# NumPy: NUMerical PYthon

### Karl N. Kirschner

Numpy is the foundation for
- Pandas
- Matplotlib
- Scikit-learn
- PyTorch


- Excels at large **arrays** of data (i.e. VERY efficient)
    - RAM usage, and thus
    - Speed


- Array: an n-dimensional array (i.e. NumPy's name: ndarray):
    - a collections of values that have 1 or more dimensions
    - 1D array --> vector
    - 2D array --> matrix
    - nD array --> tensor


- All array data must be the same (i.e. homogeneous)


- Can perform computations on entire arrays without the need of loops


- Contains some nice mathematical funtions/tools (e.g. data extrapolation) - will be covered in the SciPy lecture


- Does not come by default with Python - must be installed

numpy:
https://numpy.org/doc/stable/

---

Comparisons to a regular list:
1. Both are a container for items/elements
2. Numpy allows for faster items/elements getting (allows for faster mathematics), but
3. List are faster to a insert new and remove existing items/elements

---

#### Key Concept for Numpy
1. Each element in an array must be the same type (e.g. floats)
    - allows for efficient useage of RAM
    - NumPy always knows what the content of the array is

2. **Vectorizing operations**<br>
    "This practice of replacing explicit loops with array expressions is commonly referred to as vectorization."
    - source: https://www.oreilly.com/library/view/python-for-data/9781449323592/ch04.html
    - do math operations all at once (i.e. does it one times) on an ndarray

3. Integrates with C, C++ and Fortran to improve performance
    - In this sense, NumPy is a intermediary between these low-level libraries and Python


4. The raw array data is put into contiguous (and fixed) block of RAM
    - good at allocating space in RAM for storing the ndarrays
    

**More Inforamation** for what is happening "under-the-hood": https://numpy.org/doc/stable/reference/internals.html

---

**Citing Numpy**: (https://numpy.org/citing-numpy/)

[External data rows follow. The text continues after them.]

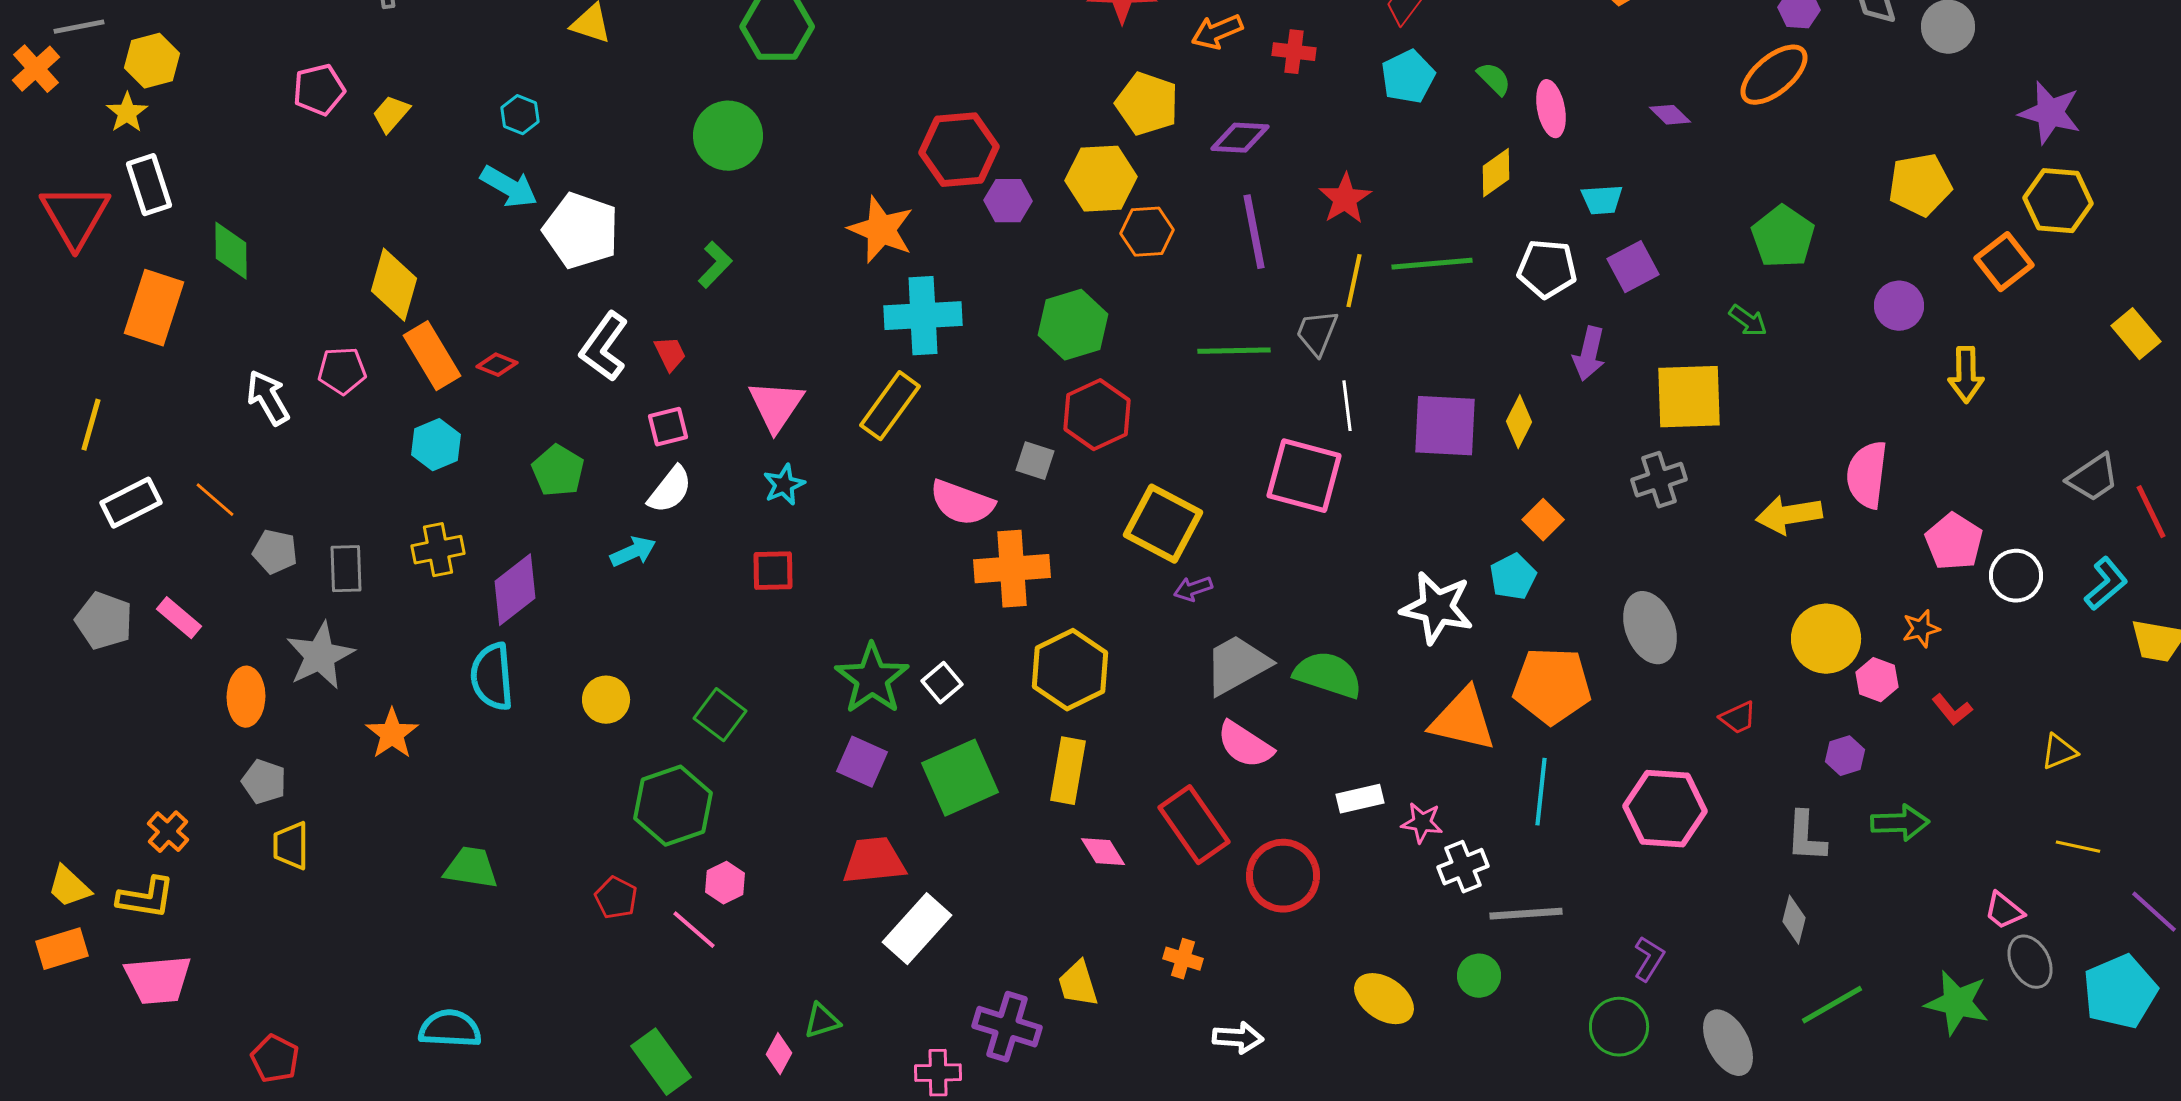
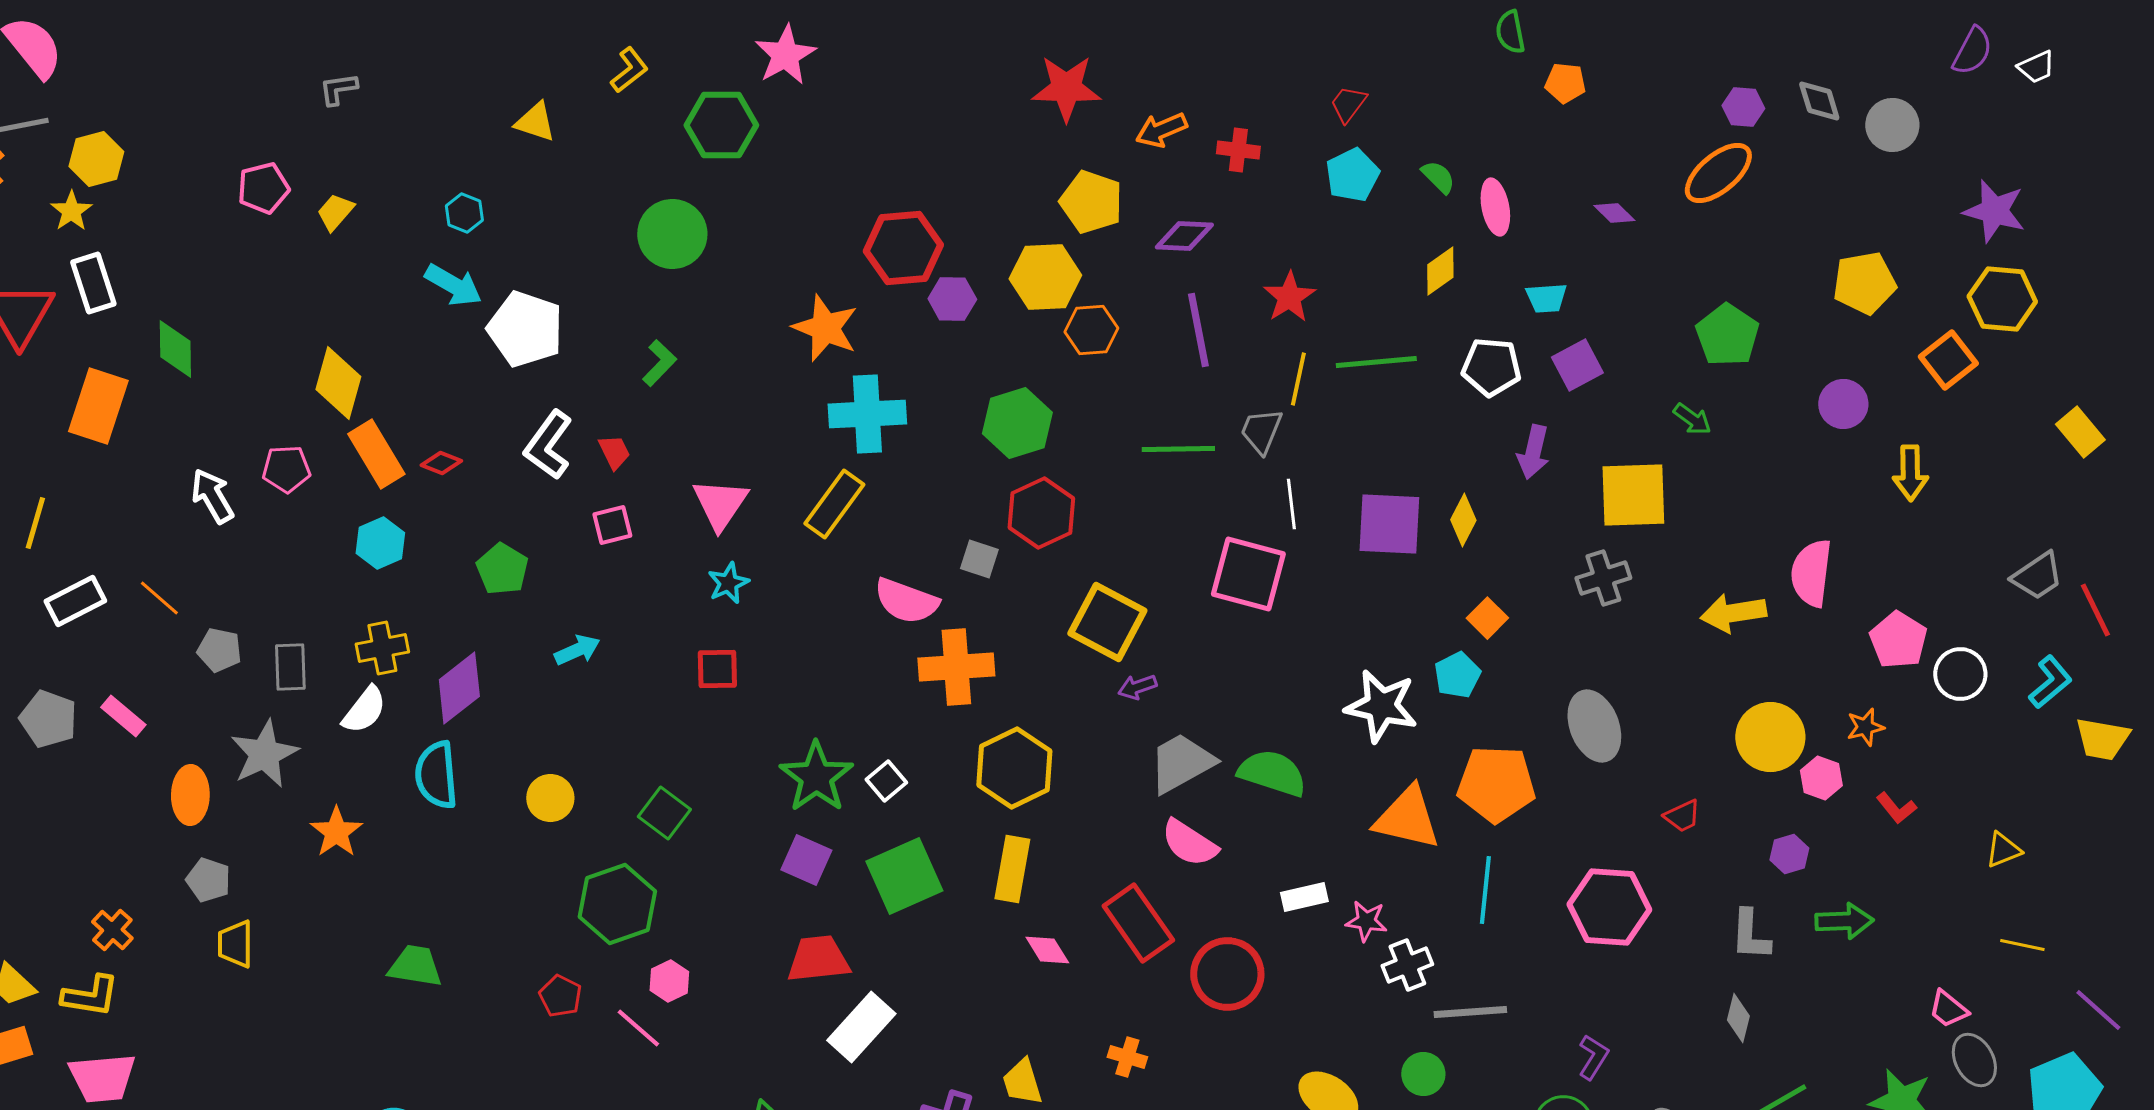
white semicircle: (670, 490) -> (364, 710), moved

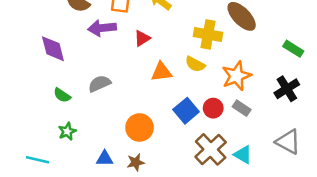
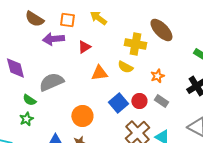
purple diamond: (53, 49) -> (15, 68), moved
orange star: (236, 76) -> (157, 76), size x0.6
gray semicircle: (99, 84) -> (51, 82), size x1.4
green semicircle: (62, 95) -> (29, 100), moved

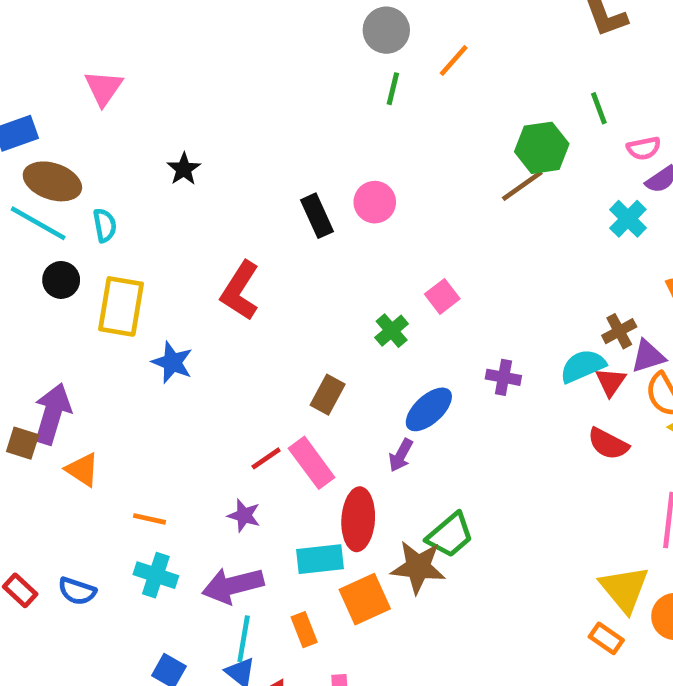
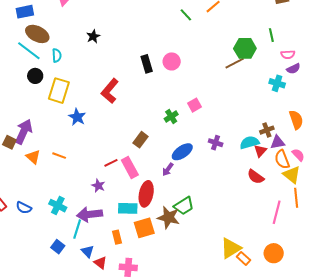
green line: (393, 89) -> (186, 15), turned -64
cyan cross: (628, 219) -> (277, 83), turned -35
orange line: (150, 519) -> (59, 156), moved
yellow triangle: (624, 589) -> (231, 248), moved, turned 30
cyan line: (244, 639) -> (77, 229), moved

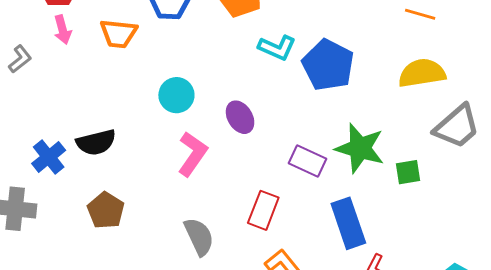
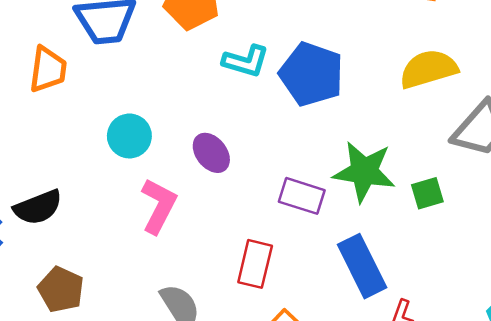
orange trapezoid: (118, 33) -> (48, 69), turned -81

Harris, C.R., Millman, K.J., van der Walt, S.J. et al. Array programming with NumPy. Nature 585, 357–362 (2020).

@Article{         harris2020array,  
 title         = {Array programming with {NumPy}},  
 author        = {Charles R. Harris and K. Jarrod Millman and St{\'{e}}fan J.
                 van der Walt and Ralf Gommers and Pauli Virtanen and David
                 Cournapeau and Eric Wieser and Julian Taylor and Sebastian
                 Berg and Nathaniel J. Smith and Robert Kern and Matti Picus
                 and Stephan Hoyer and Marten H. van Kerkwijk and Matthew
                 Brett and Allan Haldane and Jaime Fern{\'{a}}ndez del
                 R{\'{i}}o and Mark Wiebe and Pearu Peterson and Pierre
                 G{\'{e}}rard-Marchant and Kevin Sheppard and Tyler Reddy and
                 Warren Weckesser and Hameer Abbasi and Christoph Gohlke and
                 Travis E. Oliphant},  
 year          = {2020},  
 month         = sep,  
 journal       = {Nature},  
 volume        = {585},  
 number        = {7825},  
 pages         = {357--362},  
 doi           = {10.1038/s41586-020-2649-2},  
 publisher     = {Springer Science and Business Media {LLC}},  
 url           = {https://doi.org/10.1038/s41586-020-2649-2}  
}

---

In [None]:
import matplotlib.pyplot as plt
import numpy as np
import pandas as pd
import statistics
import time
import timeit

#%matplotlib inline

## N-dimensional array object (i.e. ndarray)

Let's create two objects:
1. a regular list
2. numpy array (via Array RANGE: https://numpy.org/doc/stable/reference/generated/numpy.arange.html), and


Then we can find demonstrate which is faster using the timeit library.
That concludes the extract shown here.